Equine Hospital, Ludwig Maximilians University Munich, Munich, Germany.
Centre for Equine Ophthalmology, Equine Hospital in Parsdorf, Vaterstetten, Germany.
Equine Vet J. 2022 Sep;54(5):847-855. doi: 10.1111/evj.13528. Epub 2021 Nov 8.
Due to recent developments in artificial intelligence, deep learning, and smart-device-technology, diagnostic software may be developed which can be executed offline as an app on smartphones using their high-resolution cameras and increasing processing power to directly analyse photos taken on the device.
A software tool was developed to aid in the diagnosis of equine ophthalmic diseases, especially uveitis.

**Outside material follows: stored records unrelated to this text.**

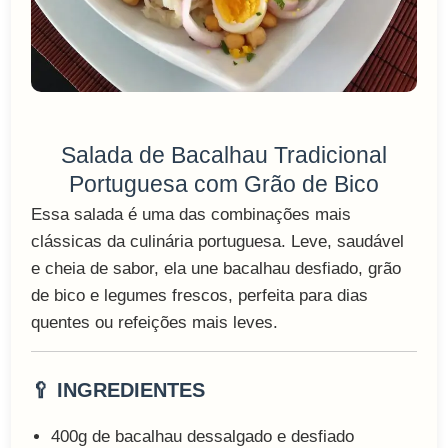
Salada de Bacalhau Tradicional
Portuguesa com Grão de Bico
Essa salada é uma das combinações mais
clássicas da culinária portuguesa. Leve, saudável
e cheia de sabor, ela une bacalhau desfiado, grão
de bico e legumes frescos, perfeita para dias
quentes ou refeições mais leves.
🥄 INGREDIENTES
400g de bacalhau dessalgado e desfiado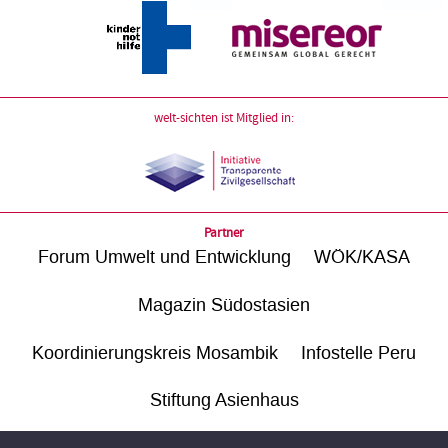
welt-sichten ist Mitglied in:
Partner
Forum Umwelt und Entwicklung
WÖK/KASA
Magazin Südostasien
Koordinierungskreis Mosambik
Infostelle Peru
Stiftung Asienhaus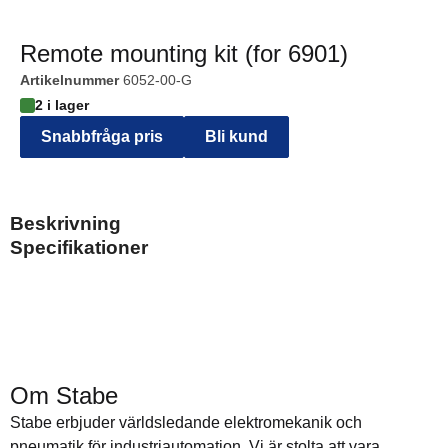
Remote mounting kit (for 6901)
Artikelnummer
6052-00-G
2 i lager
Snabbfråga pris
Bli kund
Beskrivning
Specifikationer
Om Stabe
Stabe erbjuder världsledande elektromekanik och
pneumatik för industriautomation. Vi är stolta att vara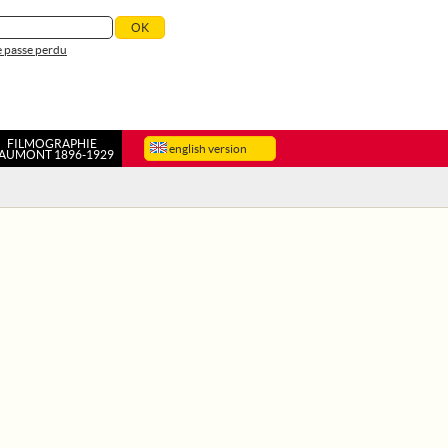
 passe perdu
FILMOGRAPHIE
english version
AUMONT 1896-1929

Prospective comparison of software and clinical diagnoses.
A deep learning approach for image classification was used to train software by analysing photographs of equine eyes to make a statement on whether the horse was displaying signs of uveitis or other ophthalmic diseases. Four basis networks of different sizes (MobileNetV2, InceptionV3, VGG16, VGG19) with modified top-layers were evaluated. Convolutional Neural Networks (CNN) were trained on 2346 pictures of equine eyes, which were augmented to 9384 images. 261 separate unmodified images were used to evaluate the performance of the trained network.

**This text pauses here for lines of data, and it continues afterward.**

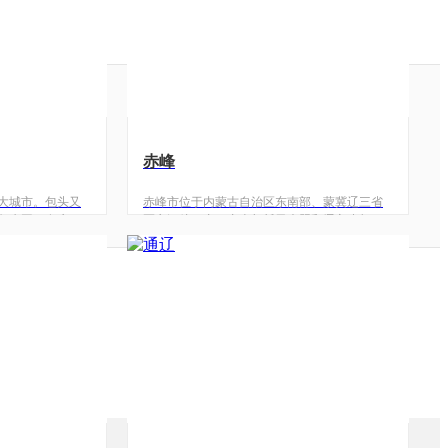
赤峰
大城市。包头又
赤峰市位于内蒙古自治区东南部、蒙冀辽三省
包克图（有鹿的
区交汇处，东、东南与哲里木盟和辽宁省朝阳
司的建成与发
市毗邻，西南与河北承德接壤，西和北部与锡
城。城市街道宽
林郭勒盟相连。“赤峰”因城区东北角有一座赭红
，霓虹彩灯交相
色的山峰而得名。赤峰地区战国时期属东胡。
小区景点比比皆
赤峰位于内蒙古中部，因市区东北有一座红色
湾是人们亲身体
的山峰而得名。历史上，赤峰曾是辽国的发祥
绝佳去处。而位
地，现在这里还可以见到辽上京、辽中京、辽
是全国唯一的都
祖陵等遗址。赤峰市历史悠久，文化源远流
有城市，特色独
长，是中华文明的发祥地之一，现已发现古人
。
类文化遗址6800多处。有史文明以后，赤峰成
为我国北方各少数民族活动的中心，是草原青
铜文化和契丹…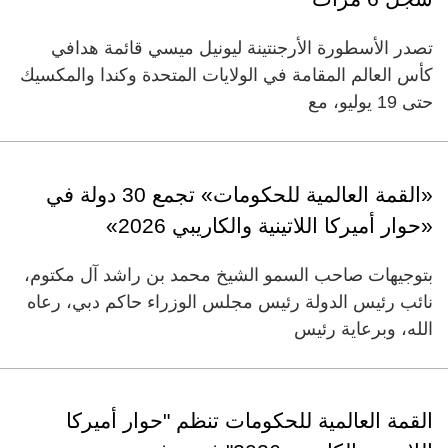
تصدر الأسطورة الأرجنتينة ليونيل ميسي قائمة هدافي
كأس العالم المقامة في الولايات المتحدة وكندا والمكسيك
حتى 19 يوليو، مع
«القمة العالمية للحكومات» تجمع 30 دولة في
«حوار أميركا اللاتينية والكاريبي 2026»
بتوجيهات صاحب السمو الشيخ محمد بن راشد آل مكتوم،
نائب رئيس الدولة رئيس مجلس الوزراء حاكم دبي، رعاه
الله، وبرعاية رئيس
القمة العالمية للحكومات تنظم "حوار أميركا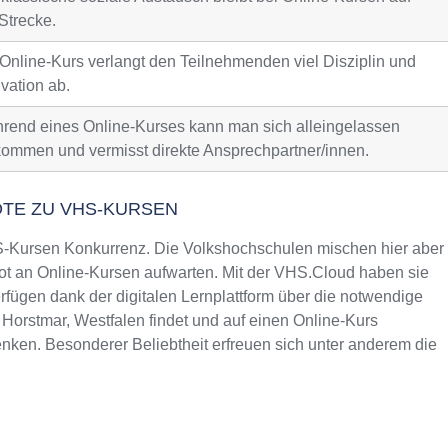
Strecke.
 Online-Kurs verlangt den Teilnehmenden viel Disziplin und
vation ab.
rend eines Online-Kurses kann man sich alleingelassen
kommen und vermisst direkte Ansprechpartner/innen.
OTE ZU VHS-KURSEN
Kursen Konkurrenz. Die Volkshochschulen mischen hier aber
t an Online-Kursen aufwarten. Mit der VHS.Cloud haben sie
fügen dank der digitalen Lernplattform über die notwendige
 Horstmar, Westfalen findet und auf einen Online-Kurs
nken. Besonderer Beliebtheit erfreuen sich unter anderem die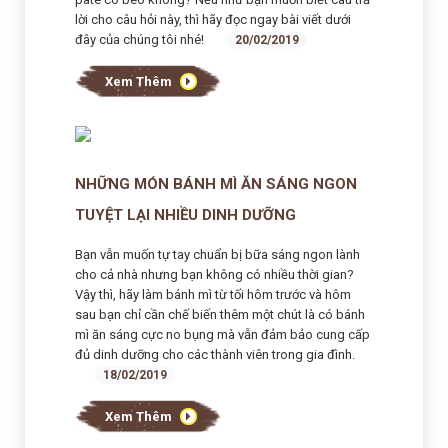
lời cho câu hỏi này, thì hãy đọc ngay bài viết dưới
đây của chúng tôi nhé!
20/02/2019
Xem Thêm
NHỮNG MÓN BÁNH MÌ ĂN SÁNG NGON
TUYỆT LẠI NHIỀU DINH DƯỠNG
Bạn vẫn muốn tự tay chuẩn bị bữa sáng ngon lành
cho cả nhà nhưng bạn không có nhiều thời gian?
Vậy thì, hãy làm bánh mì từ tối hôm trước và hôm
sau bạn chỉ cần chế biến thêm một chút là có bánh
mì ăn sáng cực no bụng mà vẫn đảm bảo cung cấp
đủ dinh dưỡng cho các thành viên trong gia đình.
18/02/2019
Xem Thêm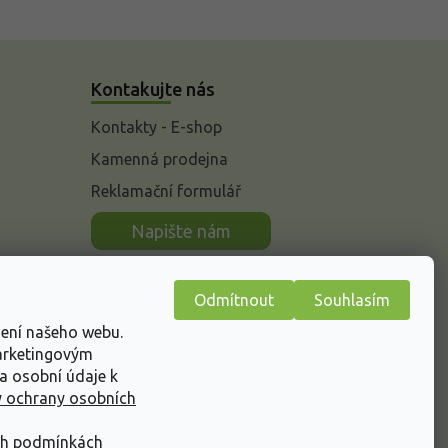
Kontakujte nás
Kontakty - E-shop
Kamenná prodejna
Reklamační formulář
n
Napište nám
Odmítnout
Souhlasím
žení našeho webu.
marketingovým
a osobní údaje k
 ochrany osobních
ch podmínkách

Cross validation showed accuracy of 99.82% on training data and 96.66% on validation data when distinguishing between three categories (uveitis, other ophthalmic diseases, healthy).

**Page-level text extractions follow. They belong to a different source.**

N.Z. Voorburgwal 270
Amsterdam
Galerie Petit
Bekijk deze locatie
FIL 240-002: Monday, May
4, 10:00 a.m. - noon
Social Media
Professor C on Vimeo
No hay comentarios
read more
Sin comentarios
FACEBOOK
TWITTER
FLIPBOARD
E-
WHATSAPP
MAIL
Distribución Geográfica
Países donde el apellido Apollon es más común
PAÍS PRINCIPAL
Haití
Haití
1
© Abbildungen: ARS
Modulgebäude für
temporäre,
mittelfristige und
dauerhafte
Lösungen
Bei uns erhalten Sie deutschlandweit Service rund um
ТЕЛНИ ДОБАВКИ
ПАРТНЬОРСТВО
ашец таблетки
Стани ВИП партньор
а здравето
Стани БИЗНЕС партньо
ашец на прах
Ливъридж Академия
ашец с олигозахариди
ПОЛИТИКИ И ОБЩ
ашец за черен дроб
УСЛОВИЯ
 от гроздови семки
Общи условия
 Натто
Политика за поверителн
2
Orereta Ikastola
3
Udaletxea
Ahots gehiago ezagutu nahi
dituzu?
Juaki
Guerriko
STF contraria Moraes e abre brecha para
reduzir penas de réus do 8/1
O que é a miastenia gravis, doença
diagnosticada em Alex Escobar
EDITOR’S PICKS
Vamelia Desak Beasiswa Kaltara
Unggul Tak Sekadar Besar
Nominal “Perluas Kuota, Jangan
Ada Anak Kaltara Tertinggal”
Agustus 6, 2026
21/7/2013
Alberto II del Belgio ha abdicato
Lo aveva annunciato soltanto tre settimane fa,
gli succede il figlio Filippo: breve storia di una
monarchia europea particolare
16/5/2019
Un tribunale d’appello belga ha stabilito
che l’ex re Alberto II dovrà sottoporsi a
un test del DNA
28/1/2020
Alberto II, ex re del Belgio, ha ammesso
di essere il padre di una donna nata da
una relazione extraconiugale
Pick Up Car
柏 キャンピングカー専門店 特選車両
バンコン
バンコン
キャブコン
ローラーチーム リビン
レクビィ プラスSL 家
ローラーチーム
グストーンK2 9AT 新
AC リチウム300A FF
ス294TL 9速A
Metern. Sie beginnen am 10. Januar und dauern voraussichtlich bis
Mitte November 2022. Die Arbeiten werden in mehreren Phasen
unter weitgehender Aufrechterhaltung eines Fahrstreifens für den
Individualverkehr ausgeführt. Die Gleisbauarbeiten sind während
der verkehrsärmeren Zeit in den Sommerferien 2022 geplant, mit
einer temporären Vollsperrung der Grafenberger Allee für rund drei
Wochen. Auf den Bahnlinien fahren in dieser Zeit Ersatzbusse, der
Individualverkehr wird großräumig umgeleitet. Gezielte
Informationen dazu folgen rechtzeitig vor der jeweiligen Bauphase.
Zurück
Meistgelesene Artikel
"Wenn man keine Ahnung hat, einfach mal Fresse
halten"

One source of selection bias for the artificial intelligence presumably was the increased pupil size, which was mainly present in horses with ophthalmic diseases due to the use of mydriatics, and was not homogeneously dispersed in all categories of the dataset.
Our system for detection of equine uveitis is unique and novel and can differentiate between uveitis and other equine ophthalmic diseases. Its development also serves as a proof-of-concept for image-based detection of ophthalmic diseases in general and as a basis for its further use and expansion.
由于人工智能、深度学习和智能设备技术的最新发展,可能会开发出可离线运行的诊断软件,作为智能手机上的应用程序,利用其高分辨率摄像头和不断提高的处理能力,直接分析设备上拍摄的照片。
开发一种软件工具,辅助诊断马眼科疾病,特别是葡萄膜炎。
软件与临床诊断的前瞻性比较。
使用图像分类的深度学习方法,通过分析马眼照片来训练软件,以确定马是否出现葡萄膜炎或其他眼病的迹象。评估了四个不同大小的基础网络(MobileNetV2、InceptionV3、VGG16、VGG19)和经过修改的顶层。将卷积神经网络(CNN)在 2346 张马眼照片上进行训练,并将其扩充到 9384 张图像。使用 261 张未经修改的独立图像来评估训练网络的性能。
在区分三种类别(葡萄膜炎、其他眼病、健康)时,交叉验证显示训练数据的准确率为 99.82%,验证数据的准确率为 96.66%。
人工智能的一个选择偏差来源可能是瞳孔增大,由于使用了散瞳剂,主要出现在有眼病的马中,而在数据集的所有类别中没有均匀分布。
我们的马葡萄膜炎检测系统是独特和新颖的,可以区分葡萄膜炎和其他马眼病。它的开发也为一般眼病的基于图像的检测提供了概念验证,并为其进一步的使用和扩展奠定了基础。